One day we drove up to the Friendly Beaches area, which has the softest, silkiest white sand I’ve ever felt and is marvelous for beach strolling. We also went for a few walks in more rugged coastal terrain, such as Cape Tourville and Sleepy Bay on the east side of the peninsula that has an array of sculpted granite boulders and rockpools. Sleepy Bay is popular for snorkeling and diving, but instead I chose to go sea kayaking in Coles Bay on the west side of the peninsula near the Freycinet Lodge where we stayed.
The next day we drove farther up the coast to Natureworld near the town of Bicheno to see some Tasmanian devils and wombats we had not encountered in the wild. The Tasmanian devil is a small, nocturnal, meat-eating marsupial that is black with white patches of fur on the rump and chest. Far from an evil creature, the devil is both endearing and endangered, and it has suffered mightily from a lethal infectious cancer called Devil Facial Tumour Disease.
Not all of the animals were native to Tasmania, and many (like the kookaburra above) lived in fenced enclosures, but other species roamed freely in the park. The wildlife sanctuary sold grains for visitors to feed to the free-roaming creatures. It was one thing to feed the tiny rock wallabies in the Atherton Tablelands but another experience altogether with huge kangaroos. Kangaroos are tall and intimidating when they come bounding up to you in search of a meal. The emu in the petting zoo section of the park was also a bit scary, coming at us with his pointy beak right about eye level to us and pecking at our hands.
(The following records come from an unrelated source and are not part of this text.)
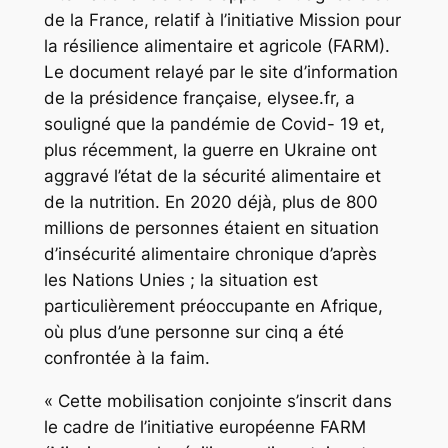
de la France, relatif à l’initiative Mission pour
la résilience alimentaire et agricole (FARM).
Le document relayé par le site d’information
de la présidence française, elysee.fr, a
souligné que la pandémie de Covid- 19 et,
plus récemment, la guerre en Ukraine ont
aggravé l’état de la sécurité alimentaire et
de la nutrition. En 2020 déjà, plus de 800
millions de personnes étaient en situation
d’insécurité alimentaire chronique d’après
les Nations Unies ; la situation est
particulièrement préoccupante en Afrique,
où plus d’une personne sur cinq a été
confrontée à la faim.
« Cette mobilisation conjointe s’inscrit dans
le cadre de l’initiative européenne FARM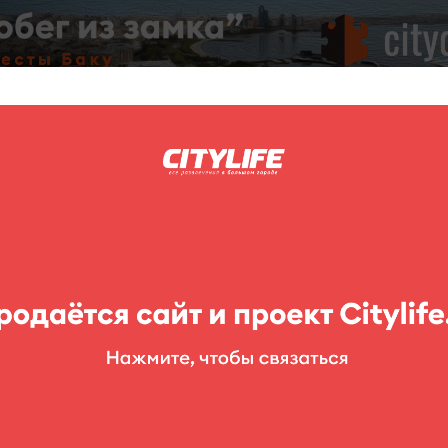
C
нг
Фоторепортажи
Конкурсы
Выставки
Театр
Детям
Baku Roasting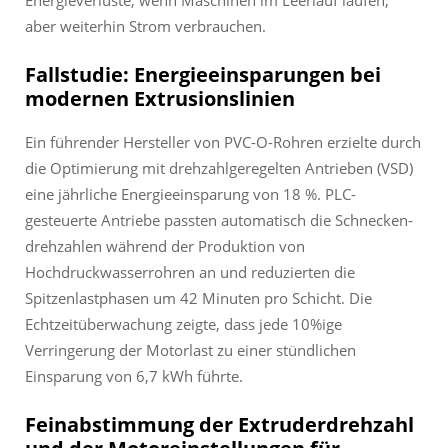
aber weiterhin Strom verbrauchen.
Fallstudie: Energieeinsparungen bei
modernen Extrusionslinien
Ein führender Hersteller von PVC-O-Rohren erzielte durch
die Optimierung mit drehzahlgeregelten Antrieben (VSD)
eine jährliche Energieeinsparung von 18 %. PLC-
gesteuerte Antriebe passten automatisch die Schnecken­
drehzahlen während der Produktion von
Hochdruckwasserrohren an und reduzierten die
Spitzenlastphasen um 42 Minuten pro Schicht. Die
Echtzeitüberwachung zeigte, dass jede 10%ige
Verringerung der Motorlast zu einer stündlichen
Einsparung von 6,7 kWh führte.
Feinabstimmung der Extruderdrehzahl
I found the close interactions with large wild animals rather unsettling, but despite that, Tasmania overall had a most relaxing atmosphere. This smallest state in Australia was my favorite place in the whole country (minus the huge state of Western Australia, which remains on my wish list).
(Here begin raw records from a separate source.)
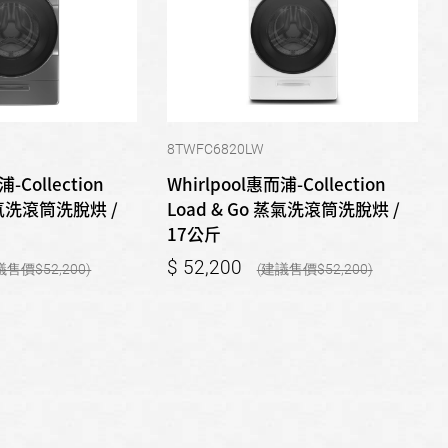
8TWFC6820LW
-Collection
Whirlpool惠而浦-Collection
 蒸氣洗滾筒洗脫烘 /
Load & Go 蒸氣洗滾筒洗脫烘 /
17公斤
52,200
52,200
52,200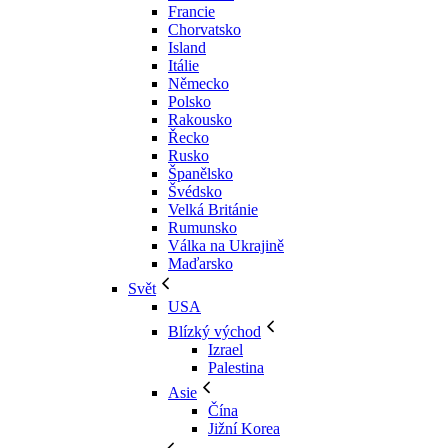
Francie
Chorvatsko
Island
Itálie
Německo
Polsko
Rakousko
Řecko
Rusko
Španělsko
Švédsko
Velká Británie
Rumunsko
Válka na Ukrajině
Maďarsko
Svět
USA
Blízký východ
Izrael
Palestina
Asie
Čína
Jižní Korea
Our time Down Under was quickly drawing to a close, with the country’s largest city, Sydney, our final destination for exploration. That segment is next.
Very interesting and the scenery was beautiful. Would love to feel the silky sand under my feet. Thanks for posting the Tasamania devil.
Looking forward to more detailed adventures Down Under.
Lately researchers have made a few strides in understanding the facial tumor disease in hopes that they can develop a vaccine or other kind of immunotherapy treatment. If they’re not successful, the highly endangered Tasmanian Devil doesn’t stand much of a chance against the disease and possible extinction. Go Devils!